Boosted fitted Q-iteration

In the recent years we have seen a general technological advance in the field of Artificial Intelligence and Machine Learning. Very often machine learning requires enormous computational resources and big datasets: our works aims to provide a method which uses efficiently computational resources and data. This method belongs to the class of semi-supervised machine learning algorithms called Reinforcement Learning. The goal of Reinforcement Learning is to provide a technique to solve problems where there is an agent surrounded by an environment which it can either observe and interact by means of actions. More in details the agent should maximize a reward signal, which depends by the actual state and performed actions: such signal often indicates how well the agent is behaving. Our method belongs more precisely to the class of algorithms named Approximate Value Iteration, where the core is to estimate the value associated to each pairs of state-action, in such the way that it will be possible to choose actions that maximizes the reward signal. Our method Boosted Fitted Q-Iteration (B-FQI) rely on a solid theoretical foundation, and adapt a preexisting and well known in literature method of supervised learning, to the case of reinforcement learning: boosting. Boosting allows using simpler models which require less computational resources, and which dynamically adapts its complexity to the desired target. Our algorithm introduces efficiently boosting in reinforcement learning. We will provide here a theoretical analysis that will concerns both on how the error propagates during through iterations, and on how error depends both by the choice of the expressivity of the functional space and the size of the dataset. We eventually provide the empirical results, which supports our theoretical statements for what concerns the ability of B-FQI to use simpler models with respect to the generic FQI, and we provides also an analysis from the data-efficiency point of view. B-FQI results to be efficient for what concerns the usage of computational resource and deserves undoubtedly further studies beyond the ones developed in this thesis.

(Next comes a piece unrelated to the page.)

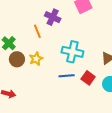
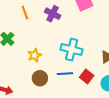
orange line: (37, 31) -> (25, 12), moved
brown circle: (17, 59) -> (40, 78), moved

Recentemente abbiamo assistito ad un consistente avanzamento nell’ambito dell’Intelligenza Artificiale e nel Machine learning, ossia l’apprendimento automatico. Spesso le tecniche di machine learning richiedono enormi risorse computazionali e giganteschi datasets: il nostro lavoro si propone di fornire un metodo che usi le risorse computazionali e i dati in maniera efficiente. Tale metodo si colloca nella classe di algorithmi di machine learning semi-supervisionato chiamata Reinforcement Learning. Il reinforcement learning si occupa di risolvere problemi dove vi è un agente immerso in un mondo che può osservare e nel quale può effettuare azioni che ne modificano lo stato. Più precisamente, l’agente deve massimizzare nel tempo un segnale di “reward” che dipende dallo stato e dalle azioni intraprese dall’agente. Il nostro metodo rientra più precisamente nella classe di algoritmi Approximate Value Iteration, dove il cuore dell’algoritmo è quello di stimare il valore associato ad ogni coppia di stato azione, in modo tale che sia poi possibile scegliere le azioni che si rivelano migliori. Il nostro metodo Boosted Fitted Q-Iteration (B-FQI) poggia su una solida struttura teorica, e introduce il boosting in modo efficiente nel reinforcement learning. Il boosting consente di utilizzare dei modelli più semplici che richiedono minori risorse computazionali e che adattano dinamicamente la loro complessità in base al target desiderato. Verrà fornita in questa sede una valutazione teorica, affrontando sia l’aspetto di come l’errore si propaga iterazione dopo iterazione, sia di come l’errore dipenda dalla corposità del dataset e dall’espressività dello spazio funzionale. Infine riportiamo i risultati sperimentali, che supportano le argomentazioni teoriche per quanto riguarda la capacità di B-FQI di usare modelli più semplici rispetto al generico AVI, e fornendo anche un analisi dal punto di vista dell’efficienza nell’uso dei dati. B-FQI risulta efficiente per quanto riguarda l’uso di risorse computazionali, e merita sicuramente ulteriori studi oltre quelli effettuati nella tesi presente.